Some consider seeding now, post-seeding burn-off later

Seeding goes full speed ahead on Jay Millard's field near Livelong, Sask. on Wednesday, May 21. (Lisa Guenther photo)

Jay Millard is chipper so far this seeding season.

“The weather’s been good. It’s warmed up and things are growing. That’s as good as it gets,” he said.

Millard farms about 3,500 acres in the Livelong area, about 90 km northwest of North Battleford, Sask. As of Friday he has about 2,000 acres under his belt and expects to finish by the last day of May.

Seeding has been going smoothly, “other than a few rain delays, which hasn’t really affected a whole lot,” he said.

Planting is going great in the Medstead area as well, according to Errin Tollefson, an agronomist with Cavalier Agrow. Medstead is about 80 km northeast of North Battleford.

“We’re progressing nicely and I’d say we’re about 30 to 40 per cent complete by the end of today,” she said.

HOW’S SEEDING COMING? We’re looking for photos of your seeding work this spring by email at [email protected].

The most recent crop report from Saskatchewan Agriculture, dated Monday, put 22 per cent of the crop in the ground provincewide.

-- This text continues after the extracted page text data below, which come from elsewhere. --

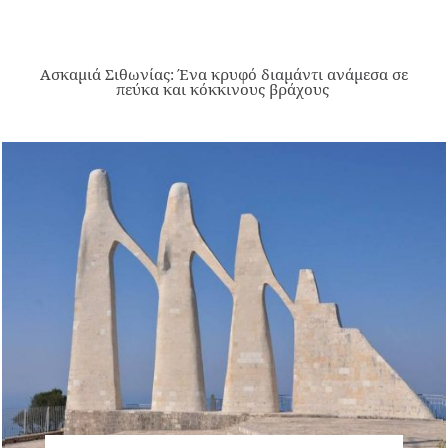
Ασκαμιά Σιθωνίας: Ένα κρυφό διαμάντι ανάμεσα σε
πεύκα και κόκκινους βράχους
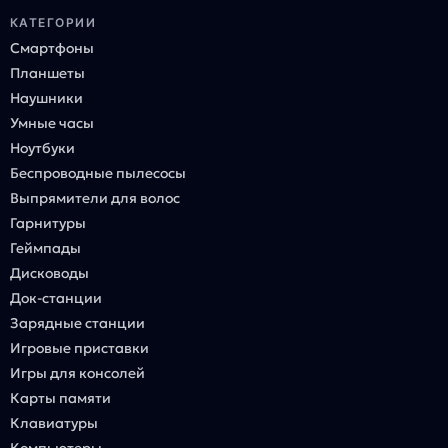
КАТЕГОРИИ
Смартфоны
Планшеты
Наушники
Умные часы
Ноутбуки
Беспроводные пылесосы
Выпрямители для волос
Гарнитуры
Геймпады
Дисководы
Док-станции
Зарядные станции
Игровые приставки
Игры для консолей
Карты памяти
Клавиатуры
Компьютеры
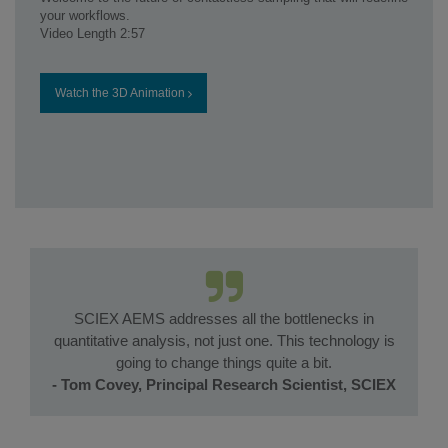
your workflows.
Video Length 2:57
Watch the 3D Animation
SCIEX AEMS addresses all the bottlenecks in
quantitative analysis, not just one. This technology is
going to change things quite a bit.
- Tom Covey, Principal Research Scientist, SCIEX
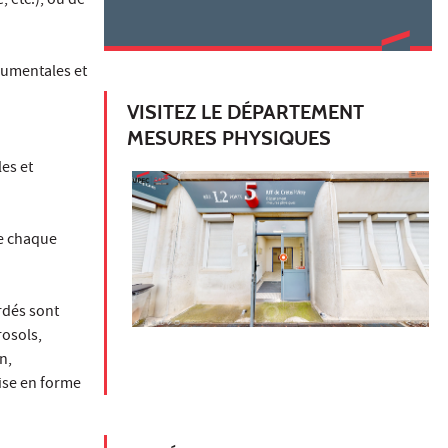
, etc.), ou de
rumentales et
VISITEZ LE DÉPARTEMENT
MESURES PHYSIQUES
es et
e chaque
rdés sont
rosols,
n,
mise en forme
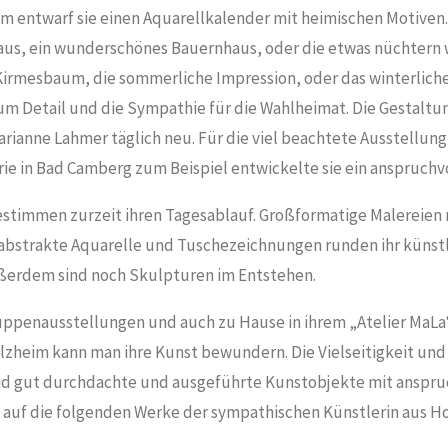
m entwarf sie einen Aquarellkalender mit heimischen Motiven.
aus, ein wunderschönes Bauernhaus, oder die etwas nüchtern
Kirmesbaum, die sommerliche Impression, oder das winterliche
um Detail und die Sympathie für die Wahlheimat. Die Gestaltung
ianne Lahmer täglich neu. Für die viel beachtete Ausstellung 
rie in Bad Camberg zum Beispiel entwickelte sie ein anspruchvo
stimmen zurzeit ihren Tagesablauf. Großformatige Malereien m
, abstrakte Aquarelle und Tuschezeichnungen runden ihr künst
ßerdem sind noch Skulpturen im Entstehen.
ruppenausstellungen und auch zu Hause in ihrem „Atelier MaLa
olzheim kann man ihre Kunst bewundern. Die Vielseitigkeit und
ind gut durchdachte und ausgeführte Kunstobjekte mit anspr
 auf die folgenden Werke der sympathischen Künstlerin aus 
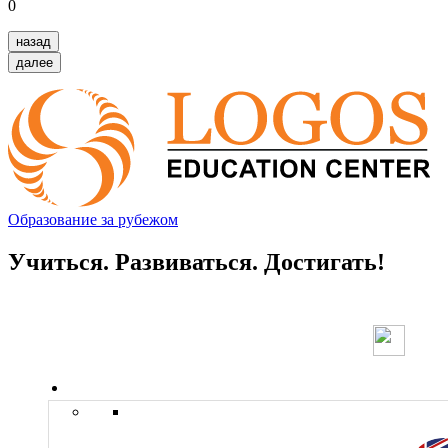
0
назад
далее
Образование за рубежом
Учиться. Развиваться. Достигать!
Страны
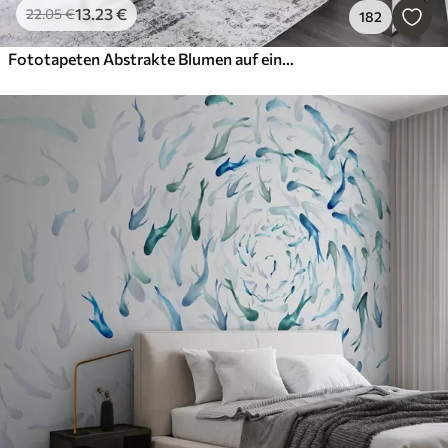
13
.23
€
22
.05
€
182
Fototapeten Abstrakte Blumen auf einer Betonwand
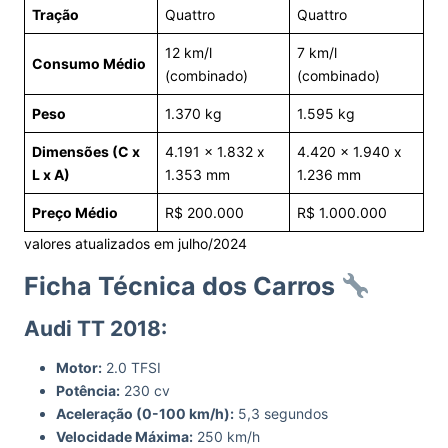
Tração
Quattro
Quattro
12 km/l
7 km/l
Consumo Médio
(combinado)
(combinado)
Peso
1.370 kg
1.595 kg
Dimensões (C x
4.191 x 1.832 x
4.420 x 1.940 x
L x A)
1.353 mm
1.236 mm
Preço Médio
R$ 200.000
R$ 1.000.000
valores atualizados em julho/2024
Ficha Técnica dos Carros
Audi TT 2018:
Motor:
2.0 TFSI
Potência:
230 cv
Aceleração (0-100 km/h):
5,3 segundos
Velocidade Máxima:
250 km/h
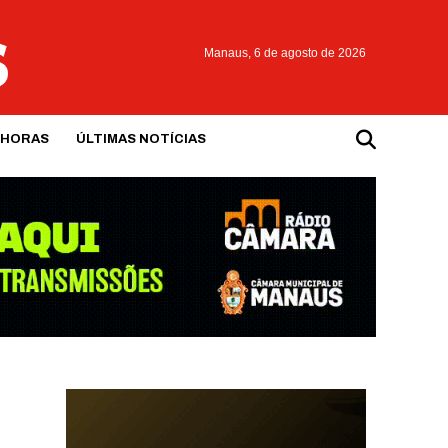
Manaus,
6 de agosto de 2026
 HORAS
ÚLTIMAS NOTÍCIAS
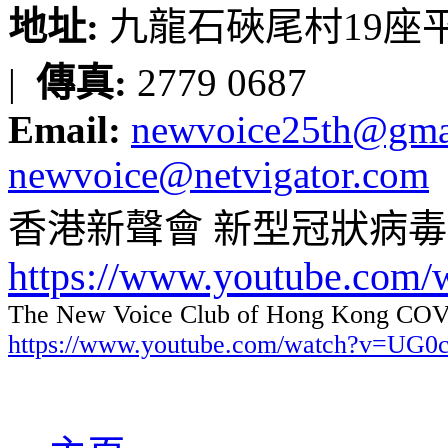
地址:
九龍石硤尾村19座平台
|
傳真:
2779 0687
Email:
newvoice25th@gma
newvoice@netvigator.com
香港新聲會 新型冠狀病
https://www.youtube.com
The New Voice Club of Hong Kong COVI
https://www.youtube.com/watch?v=UG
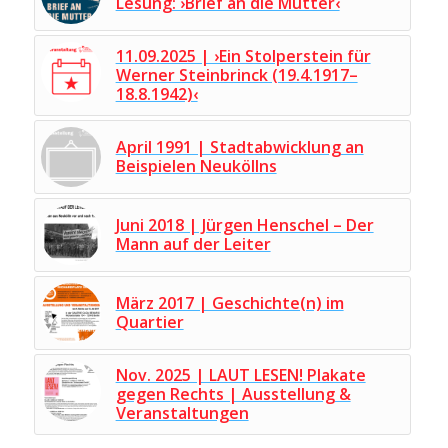
Lesung: ›Brief an die Mutter‹
11.09.2025 | ›Ein Stolperstein für
Werner Steinbrinck (19.4.1917–
18.8.1942)‹
April 1991 | Stadtabwicklung an
Beispielen Neuköllns
Juni 2018 | Jürgen Henschel – Der
Mann auf der Leiter
März 2017 | Geschichte(n) im
Quartier
Nov. 2025 | LAUT LESEN! Plakate
gegen Rechts | Ausstellung &
Veranstaltungen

Farmers in the southwest were the most advanced with 39 per cent of acres seeded, while the southeast lagged at 19 per cent due to rain. West-central Saskatchewan was 29 per cent seeded, the northwest at 17 per cent and east-central 12 per cent. Farmers in the northeast trailed at nine per cent.

Rain is Monday’s forecast for Medstead, so farmers are working extra hard to get the seed in before then, Tollefson said.

Some farmers, in a hurry to finish seeding, are opting for a post-seeding burn rather than pre-seeding, she said.

Although a pre-seed burn is the preferred practice when there’s lots of weed growth, spraying after seeding can work well, she said.

Farmers should read labels to make sure products are registered for a post-seed application, and Tollefson said they should check for ground crack.

“Any time after ground crack is far too late for a burn-off product,” she said.

If it does rain Monday, crops will pop out of the ground quickly, Tollefson said. “So if you are planning a post-seed, just make sure that your crop hasn’t emerged.”

If farmers miss both the pre- and post-seed burn, “they really have to be early with their in-crop app,” she said.

Farmers should also stay safe as they put in long hours this weekend, she said. “Everyone gets really tired so make sure you work hard but sleep, too.”